Diving Deep with April Zilg
April Zilg is a gold medallist in the Pan American Surfing Games, Gorge Downwind OC1 Champion and now APP World Tour Vice World Champion; she is unstoppable on the SUP world stage. She made her APP debut in 2019 and emerged second place overall, behind Seychelle, with a win in the New York SUP open. She joins us to discuss the learning curve that came with the World Tour, discussing jetlag, strategy and the complications that come with eating McDonalds right before a race.
Did you feel prepared for your first APP World Tour?
AZ: I had just come off the 40-mile Wild Buffalo relay and two weeks later hit the Carolina cup for the 13.5-mile race. After that I hit a six-man race in an outrigger canoe and then hopped on the plane for the first stop of the World Tour. I was feeling great, I was feeling on top of the world and I was feeling excited and then the jet lag hit me. I wasn’t able to budget to be there far in advance and flying in too close to the race left me absolutely jet lagged. I found myself at the back of the draft train in the distance race gasping for air, barely able to hang on. I thought, I am not really cut out for this at all.
How did you turn it around after a rocky start?
AZ: That night I went out with Stephanie Shideler and we had a couple of beers and some good food. I thought, I’m just here to have fun. I had a great night sleep and I surprised myself with a second-place finish in the sprints. When you relax and have fun things seem to go a little better.
How did you feel about your overall win in New York?
AZ: I was so happy to secure a first in that event.

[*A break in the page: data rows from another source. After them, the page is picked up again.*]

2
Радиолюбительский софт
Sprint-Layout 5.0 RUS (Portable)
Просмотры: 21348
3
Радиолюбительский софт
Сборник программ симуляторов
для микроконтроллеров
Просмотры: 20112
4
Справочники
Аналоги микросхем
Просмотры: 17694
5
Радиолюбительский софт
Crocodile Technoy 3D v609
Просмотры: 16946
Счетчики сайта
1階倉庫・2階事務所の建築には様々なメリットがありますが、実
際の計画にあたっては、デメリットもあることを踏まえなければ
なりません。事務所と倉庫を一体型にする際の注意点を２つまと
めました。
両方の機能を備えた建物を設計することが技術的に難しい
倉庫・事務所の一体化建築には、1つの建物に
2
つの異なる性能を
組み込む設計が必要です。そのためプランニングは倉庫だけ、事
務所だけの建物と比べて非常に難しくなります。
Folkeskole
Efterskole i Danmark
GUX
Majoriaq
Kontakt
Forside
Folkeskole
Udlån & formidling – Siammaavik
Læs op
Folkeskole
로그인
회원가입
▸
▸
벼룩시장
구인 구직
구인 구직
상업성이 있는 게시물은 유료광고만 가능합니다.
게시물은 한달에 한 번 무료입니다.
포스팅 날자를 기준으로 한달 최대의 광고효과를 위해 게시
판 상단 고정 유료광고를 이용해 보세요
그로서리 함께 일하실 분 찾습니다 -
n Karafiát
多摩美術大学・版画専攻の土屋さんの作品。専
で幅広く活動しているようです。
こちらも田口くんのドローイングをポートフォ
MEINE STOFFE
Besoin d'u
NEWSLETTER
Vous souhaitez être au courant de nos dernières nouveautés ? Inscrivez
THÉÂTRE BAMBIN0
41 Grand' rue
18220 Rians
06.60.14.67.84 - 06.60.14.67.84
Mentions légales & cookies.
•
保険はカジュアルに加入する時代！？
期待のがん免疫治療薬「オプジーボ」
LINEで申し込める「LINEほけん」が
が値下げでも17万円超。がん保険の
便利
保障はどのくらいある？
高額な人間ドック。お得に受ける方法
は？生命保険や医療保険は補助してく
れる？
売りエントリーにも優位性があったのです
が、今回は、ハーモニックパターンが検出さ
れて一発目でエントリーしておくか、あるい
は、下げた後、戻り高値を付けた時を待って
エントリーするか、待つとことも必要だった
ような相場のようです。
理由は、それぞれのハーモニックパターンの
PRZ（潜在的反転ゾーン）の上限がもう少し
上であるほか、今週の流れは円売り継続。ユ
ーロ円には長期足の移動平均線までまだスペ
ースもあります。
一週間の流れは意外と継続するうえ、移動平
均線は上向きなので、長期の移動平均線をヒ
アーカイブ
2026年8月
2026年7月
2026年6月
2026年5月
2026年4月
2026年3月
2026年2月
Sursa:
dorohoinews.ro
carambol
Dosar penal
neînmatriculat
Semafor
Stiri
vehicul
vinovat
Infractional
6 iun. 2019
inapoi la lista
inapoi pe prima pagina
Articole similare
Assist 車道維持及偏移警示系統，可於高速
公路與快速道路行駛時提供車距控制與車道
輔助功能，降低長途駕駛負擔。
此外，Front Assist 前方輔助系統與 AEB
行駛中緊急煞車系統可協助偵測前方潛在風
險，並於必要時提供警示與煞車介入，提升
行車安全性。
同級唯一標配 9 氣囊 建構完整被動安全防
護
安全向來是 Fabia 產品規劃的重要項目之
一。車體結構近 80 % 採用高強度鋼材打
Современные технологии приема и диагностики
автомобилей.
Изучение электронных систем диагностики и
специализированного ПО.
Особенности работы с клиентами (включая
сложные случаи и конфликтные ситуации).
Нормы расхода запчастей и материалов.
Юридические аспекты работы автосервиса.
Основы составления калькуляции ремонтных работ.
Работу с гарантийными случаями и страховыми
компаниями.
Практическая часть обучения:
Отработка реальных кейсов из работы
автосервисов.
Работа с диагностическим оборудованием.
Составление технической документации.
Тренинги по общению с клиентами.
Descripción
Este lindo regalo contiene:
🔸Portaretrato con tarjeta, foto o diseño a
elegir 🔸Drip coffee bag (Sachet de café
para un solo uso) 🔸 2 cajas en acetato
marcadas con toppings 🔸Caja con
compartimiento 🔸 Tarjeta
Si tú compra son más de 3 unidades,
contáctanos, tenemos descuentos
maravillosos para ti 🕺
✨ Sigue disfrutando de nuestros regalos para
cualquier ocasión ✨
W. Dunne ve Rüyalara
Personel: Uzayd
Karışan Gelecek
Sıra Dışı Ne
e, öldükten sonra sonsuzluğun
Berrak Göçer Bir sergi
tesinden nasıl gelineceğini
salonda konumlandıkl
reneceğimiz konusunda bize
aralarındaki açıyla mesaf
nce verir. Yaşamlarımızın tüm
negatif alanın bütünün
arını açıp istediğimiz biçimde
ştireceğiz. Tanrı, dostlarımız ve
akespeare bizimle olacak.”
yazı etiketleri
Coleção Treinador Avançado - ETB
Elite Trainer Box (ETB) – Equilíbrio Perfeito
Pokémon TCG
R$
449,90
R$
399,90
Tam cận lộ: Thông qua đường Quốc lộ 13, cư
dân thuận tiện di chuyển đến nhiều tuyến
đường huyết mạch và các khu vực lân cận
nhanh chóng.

I had an excellent support system in New York, so I got there early, trained in the choppy waters of the Hudson and got accustomed to the course. I wound up 3rd in sprints but took a win in the distance. The choppy conditions of the Hudson made me come alive. A lot of the other races were very flat and relied a lot on drafting and strategy and that is not my favourite part of SUP. Unfortunately, I did fall in the sprint race and there is no room for error at this level of competition. I really thought I had this one in the bag, but I made a last-minute decision to line up on the opposite side to what I had been doing all along and it panned out poorly.
Did you learn anything from that experience?
AZ: Trust your first gut instinct and just do what you’ve been doing in training.
How did you find the Osaka stop of the tour?
AZ: I could afford to get to Japan in advance and everything was beautiful. I was learning about when to be at international races and what to eat and how to do everything. I showed up to the sprint races and took first place, I was on top of the world. I thought I was figuring everything out. After the sprints when I was called up on to the stage, I slipped. I took the corner of the stage to the small of my back and it was excruciating, and I could barely walk.
I took a lot of anti-inflammatory to get through the next day, but when I woke up, the breakfast place I scoped out was closed for painting. My back was throbbing and now I didn’t have any breakfast. The only two places that were open in enough time to eat before the race was McDonalds and a sushi place, but I’m allergic to fish. Sorry McDonalds, it didn’t work out. About half-way through the course, I lost my breakfast. In that moment I did really want to pull out of the race. My back hurt very badly, my stomach hurt, and I wanted to quit more than anything.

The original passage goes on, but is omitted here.